Over the weekend, Russian leaker(s) WZor once again proved their mettle by posting a new leaked Windows 10 build, the 64-bit only 10051, on the mail.ru website. Others rapidly took the leaked WIM file (stuffed in a RAR!) and turned it into an ISO for general consumption.
For the intrepid:
There's at least one other ISO floating around that claims to be build 10051, but its hashes don't match the verified ones here. The pedigree of that other ISO is unknown.
The build seemed reasonably stable in my tests, but there are clearly some very rough edges. Rumor has it that Microsoft will wait for build 10054 (or 10055?) to clear its internal testing cycle before releasing this latest manna to the masses — quite possibly later this week. Build 10051 is clearly only for people who are hell-bent on tearing into the new features. That said, the new features are intriguing.
If you want to install 10051 with a local account only, during the installation choose "This device belongs to me," then "Connect my account later." You'll be prompted for a local username and password.
The stars of this build: Mail and Calendar, which are different from (and superior to) the Mail and Calendar apps in Windows 8/8.1. Final naming has yet to be announced, but it would be in character for the shipping versions to carry the Outlook brand.
In Windows 10, Mail and Calendar are actually one app, with a single build number, in this case 17.3925.42001.0. The People app, which used to be chained to Windows 8.1 Mail and Calendar at the ankles and elbows, is now a freestanding app. In this leaked beta version, People doesn't launch; it's a toothless stub.
The new Mail explicitly supports Exchange, Office 365, IMAP, and Google accounts. POP, too — that in itself is a huge achievement, compared to Windows 8.1's Metro Mail app. Unfortunately, there's no commingled inbox. As you can see from Figure 1, you must select the account you wish to use, on the bottom left, before you can start working with that account's mail.
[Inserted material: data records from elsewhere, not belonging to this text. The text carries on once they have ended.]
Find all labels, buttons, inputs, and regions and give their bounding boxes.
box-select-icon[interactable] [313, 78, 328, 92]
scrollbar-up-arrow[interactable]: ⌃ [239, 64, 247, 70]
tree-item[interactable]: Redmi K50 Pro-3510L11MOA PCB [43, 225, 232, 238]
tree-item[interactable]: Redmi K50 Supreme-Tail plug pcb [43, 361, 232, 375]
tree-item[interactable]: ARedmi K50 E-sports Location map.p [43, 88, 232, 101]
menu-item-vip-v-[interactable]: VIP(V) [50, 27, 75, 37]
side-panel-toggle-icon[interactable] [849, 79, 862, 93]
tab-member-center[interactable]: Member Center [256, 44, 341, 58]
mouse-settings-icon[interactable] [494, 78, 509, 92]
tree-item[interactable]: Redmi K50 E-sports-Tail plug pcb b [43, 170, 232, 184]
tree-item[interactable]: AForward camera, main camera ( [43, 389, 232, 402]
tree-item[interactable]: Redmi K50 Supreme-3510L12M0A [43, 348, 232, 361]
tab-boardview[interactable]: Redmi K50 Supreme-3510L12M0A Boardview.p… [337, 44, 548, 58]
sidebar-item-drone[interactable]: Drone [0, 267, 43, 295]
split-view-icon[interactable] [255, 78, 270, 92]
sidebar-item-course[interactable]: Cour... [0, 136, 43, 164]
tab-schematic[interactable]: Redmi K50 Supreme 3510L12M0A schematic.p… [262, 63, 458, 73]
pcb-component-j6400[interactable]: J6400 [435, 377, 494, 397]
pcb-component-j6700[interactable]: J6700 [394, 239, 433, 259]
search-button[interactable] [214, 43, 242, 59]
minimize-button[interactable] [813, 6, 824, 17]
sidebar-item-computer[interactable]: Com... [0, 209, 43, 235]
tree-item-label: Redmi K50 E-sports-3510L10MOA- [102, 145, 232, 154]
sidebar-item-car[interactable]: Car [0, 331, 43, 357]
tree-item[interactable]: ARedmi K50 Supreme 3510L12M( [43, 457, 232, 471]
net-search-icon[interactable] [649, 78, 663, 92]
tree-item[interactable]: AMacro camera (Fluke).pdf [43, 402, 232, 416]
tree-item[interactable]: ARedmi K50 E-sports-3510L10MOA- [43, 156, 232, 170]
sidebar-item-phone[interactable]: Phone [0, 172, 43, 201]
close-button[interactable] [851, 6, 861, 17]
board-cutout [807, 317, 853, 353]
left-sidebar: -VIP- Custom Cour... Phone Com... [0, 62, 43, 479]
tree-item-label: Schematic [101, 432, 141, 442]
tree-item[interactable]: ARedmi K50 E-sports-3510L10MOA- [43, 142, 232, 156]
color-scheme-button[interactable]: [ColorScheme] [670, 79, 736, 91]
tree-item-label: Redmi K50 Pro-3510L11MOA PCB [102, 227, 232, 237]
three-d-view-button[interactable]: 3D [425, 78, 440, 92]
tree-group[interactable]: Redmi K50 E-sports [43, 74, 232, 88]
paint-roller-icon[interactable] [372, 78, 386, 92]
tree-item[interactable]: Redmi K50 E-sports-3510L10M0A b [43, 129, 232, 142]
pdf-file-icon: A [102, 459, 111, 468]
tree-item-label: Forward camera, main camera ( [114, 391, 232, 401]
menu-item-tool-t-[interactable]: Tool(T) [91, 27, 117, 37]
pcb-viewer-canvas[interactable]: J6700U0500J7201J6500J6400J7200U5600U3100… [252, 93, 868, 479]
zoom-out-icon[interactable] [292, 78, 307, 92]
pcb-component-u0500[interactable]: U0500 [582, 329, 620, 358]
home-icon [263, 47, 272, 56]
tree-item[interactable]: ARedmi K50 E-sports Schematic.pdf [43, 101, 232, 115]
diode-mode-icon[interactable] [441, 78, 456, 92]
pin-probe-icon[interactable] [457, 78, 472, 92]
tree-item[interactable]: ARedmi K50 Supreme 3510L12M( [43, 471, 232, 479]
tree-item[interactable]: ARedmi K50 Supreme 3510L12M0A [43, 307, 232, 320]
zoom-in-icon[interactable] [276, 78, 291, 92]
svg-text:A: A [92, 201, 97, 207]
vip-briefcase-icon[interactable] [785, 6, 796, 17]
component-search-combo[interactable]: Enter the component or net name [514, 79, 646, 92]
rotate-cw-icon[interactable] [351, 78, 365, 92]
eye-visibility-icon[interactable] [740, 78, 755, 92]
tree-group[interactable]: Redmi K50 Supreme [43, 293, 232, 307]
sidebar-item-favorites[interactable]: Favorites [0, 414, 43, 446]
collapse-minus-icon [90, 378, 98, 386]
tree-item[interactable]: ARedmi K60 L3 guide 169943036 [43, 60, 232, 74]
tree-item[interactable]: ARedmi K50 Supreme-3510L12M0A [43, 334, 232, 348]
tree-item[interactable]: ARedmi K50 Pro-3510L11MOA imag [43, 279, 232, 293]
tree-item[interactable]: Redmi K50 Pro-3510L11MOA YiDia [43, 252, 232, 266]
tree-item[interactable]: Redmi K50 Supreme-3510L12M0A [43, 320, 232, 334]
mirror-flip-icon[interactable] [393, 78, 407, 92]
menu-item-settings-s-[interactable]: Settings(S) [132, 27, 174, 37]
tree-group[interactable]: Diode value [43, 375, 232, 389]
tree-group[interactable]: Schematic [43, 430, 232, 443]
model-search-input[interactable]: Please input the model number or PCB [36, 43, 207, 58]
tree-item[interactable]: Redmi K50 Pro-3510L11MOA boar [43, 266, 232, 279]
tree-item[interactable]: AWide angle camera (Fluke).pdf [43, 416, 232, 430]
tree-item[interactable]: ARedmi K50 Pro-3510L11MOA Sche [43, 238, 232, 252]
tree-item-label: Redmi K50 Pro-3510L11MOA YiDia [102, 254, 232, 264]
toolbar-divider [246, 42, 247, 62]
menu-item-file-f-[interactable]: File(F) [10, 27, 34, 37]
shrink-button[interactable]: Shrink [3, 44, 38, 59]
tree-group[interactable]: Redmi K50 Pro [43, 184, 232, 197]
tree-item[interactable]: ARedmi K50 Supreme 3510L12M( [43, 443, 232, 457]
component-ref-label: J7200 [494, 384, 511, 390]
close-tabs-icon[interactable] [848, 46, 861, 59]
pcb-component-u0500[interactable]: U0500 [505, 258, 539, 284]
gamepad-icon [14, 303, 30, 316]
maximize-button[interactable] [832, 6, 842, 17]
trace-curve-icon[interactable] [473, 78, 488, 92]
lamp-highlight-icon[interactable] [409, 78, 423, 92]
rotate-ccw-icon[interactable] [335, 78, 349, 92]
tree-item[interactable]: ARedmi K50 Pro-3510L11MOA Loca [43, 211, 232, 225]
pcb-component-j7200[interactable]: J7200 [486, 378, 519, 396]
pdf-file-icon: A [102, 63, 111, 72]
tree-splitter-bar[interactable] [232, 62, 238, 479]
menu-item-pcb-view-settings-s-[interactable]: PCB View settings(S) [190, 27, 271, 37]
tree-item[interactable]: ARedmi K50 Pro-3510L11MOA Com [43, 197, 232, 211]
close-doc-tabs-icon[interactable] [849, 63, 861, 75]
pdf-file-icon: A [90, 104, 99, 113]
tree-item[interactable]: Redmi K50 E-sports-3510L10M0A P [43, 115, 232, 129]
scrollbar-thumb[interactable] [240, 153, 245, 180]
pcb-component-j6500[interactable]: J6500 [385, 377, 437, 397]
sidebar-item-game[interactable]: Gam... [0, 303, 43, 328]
The giant column on the left can be shrunk by simply clicking on the hamburger icon. See Figure 2.
It's easy to switch between Mail and Calendar by clicking or tapping on the corresponding icon on the left. (The Smiley face is for leaving feedback.)
The Options pane, accessed through the gear icon at the bottom on the left, holds the kind of eye candy that will appeal to some — a custom background picture, for example, that only shows up when you don't have any mail open. It also lets you set actions for swipe right (set flag by default) and swap right (delete by default). But it doesn't have any of the fundamental options (i.e., grouping, message display font) currently found in Windows 8.1's Metro Mail.